Zukes, Rabbits, and Zoom, but No Kitten

In addition to the rain last weekend, we had a middle of the night decent amount of rain this week and last night.  The gardens have perked up.  We’re getting plenty of zucchini and the patty pans have finally started making.  This week, we actually were able to make zucchini relish – something we couldn’t do last summer as the rabbits ate all the zucchini.  We love our zuke relish as it dresses up foods like tuna fish. It’s especially good to have summer squash when the lettuce is bolting.  We won’t have much lettuce at all before the fall crops.

We will not be getting the female kitten I thought was already mine.  When I called to check on her yesterday, as I do every week, Sherri told me the vet said the two kittens, male and female are bonded and must be adopted together. I can’t take the male. So she said the kitten was no longer mine.  I am making other arrangements. I know a great deal about cats and I have had the experienced three times of keeping brother and sister together.
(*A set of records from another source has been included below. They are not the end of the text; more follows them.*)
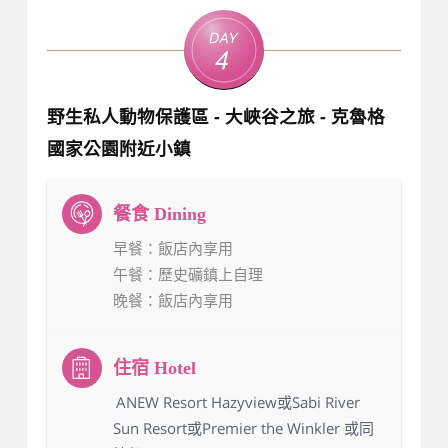
Day
4
野生私人動物保護區 - 大峽谷之旅 - 克魯格
國家公園附近小鎮
早餐
：飯店內享用
午餐
：歷史礦鎮上自理
晚餐
：飯店內享用
：ANEW Resort Hazyview或Sabi River
Sun Resort或Premier the Winkler 或同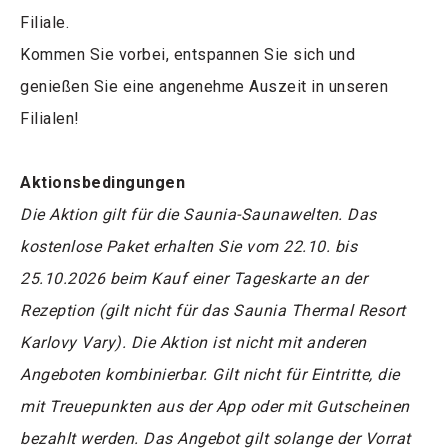
Filiale.
Kommen Sie vorbei, entspannen Sie sich und
genießen Sie eine angenehme Auszeit in unseren
Filialen!
Aktionsbedingungen
Die Aktion gilt für die Saunia-Saunawelten. Das
kostenlose Paket erhalten Sie vom 22.10. bis
25.10.2026 beim Kauf einer Tageskarte an der
Rezeption (gilt nicht für das Saunia Thermal Resort
Karlovy Vary). Die Aktion ist nicht mit anderen
Angeboten kombinierbar. Gilt nicht für Eintritte, die
mit Treuepunkten aus der App oder mit Gutscheinen
bezahlt werden. Das Angebot gilt solange der Vorrat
Yes, they are bonded as kittens, but by the time puberty comes, they start to squabble.  They do not remind bonded the way a mother and kitten will if left together.

In spite of the drought, the rose bushes that survived it are blooming furiously.  I love roses and mourned the loss of my rose garden.  I had 40 roses and now about twelve have come through.  I thinned the beets this week and was able to make a French rice and beet salad that is gorgeous to look at as well as delicious.  Last year I had no beets at all.  The seeds rotted in the ground, as did the parsnips. We had exactly one parsnip, the biggest one we’ve ever grown.  This year, beets and parsnips are doing well so far. Tuesday, I weeded the winter squash and the pumpkins in our lower garden, down the hill by the road. The goatsbeard has finished flowering and the ‘beards’ are turning brown and ugly, so I must cut them back.


I have been writing more poems [four this week] and I think it’s largely because of seeing other people.  We socialize on the sunporch ten feet apart with friends we consider part of our ‘bubble’ and who have been super careful during the pandemic.  I have three women friends I can see that way occasionally, and there are two couples we feel safe with as in each there is a cancer survivor who must be vigilant. . I find that occasional weekly social interactions stimulate my brain and I’m more productive.  During the first two and a half months, I saw no one but Woody.  That’s probably a much better situation than many are experiencing, but I desperately missed seeing women friends. Indira came over Wednesday afternoon – aside from Woody, she’s the only friend I can talk books with; Woody reads many nonfiction books for his interview program, most of which I have little interest in.  But this week, he interviewed Elizabeth Marshall Thomas about her book on aging. I read it right after the intereview and found it insightful.

Most books on aging are written by doctors, psychologists, etc. who are much younger than the people they’re writing about.  They don’t know how things feel. Thomas is 87 and she retains her wry sense of humor.  It’s fascinating to me to read about things that are happening to me as well as experiences with aging I haven’t encountered at least yet. Our situations at the moment are quite different except for living in the country.  She is alone, has a woman who comes in daily to help and has her son and family nearby.  Woody and I are together and have no offspring, just friends.  We are managing without outside help inside or out, except for Dale coming in on Mondays to assist me with writing work: mail, bills, a lot of filing, sending out poems, dealing with Knopf and my new book on the way, recording acceptances, publications and rejections. 

Tonigh I have a ZOOM reading for Or Hadash in Fort Washington PA. a Reconstructionist synagogue. We’ll see how that goes. I find ZOOM clunky but it’s at least possible to finally do a reading. 

After suffering a plague of rabbits last summer who ate up almost all our vegetables, we had not seen any since the coywolves recovered their population this spring.  But this week we’ve seen two.  Where there are two rabbits visible, there are twenty you don’t see.  But thanks to a friend in New Hampshire who recommended it, Woody sprays with PLANTSKYDD, an organic concoction from Sweden that offends rodents.  I suspect it makes the vegetables smell stinky to them. After I ordered some and Woody applied it last August, we finally got a few beans but it was too late for many of the usual summer veggies.  We had tomatoes, a few beans and some peppers.  This year, we hope to have beans in plenty, as we usually do – I like to freeze lots as well as eating our fill of them.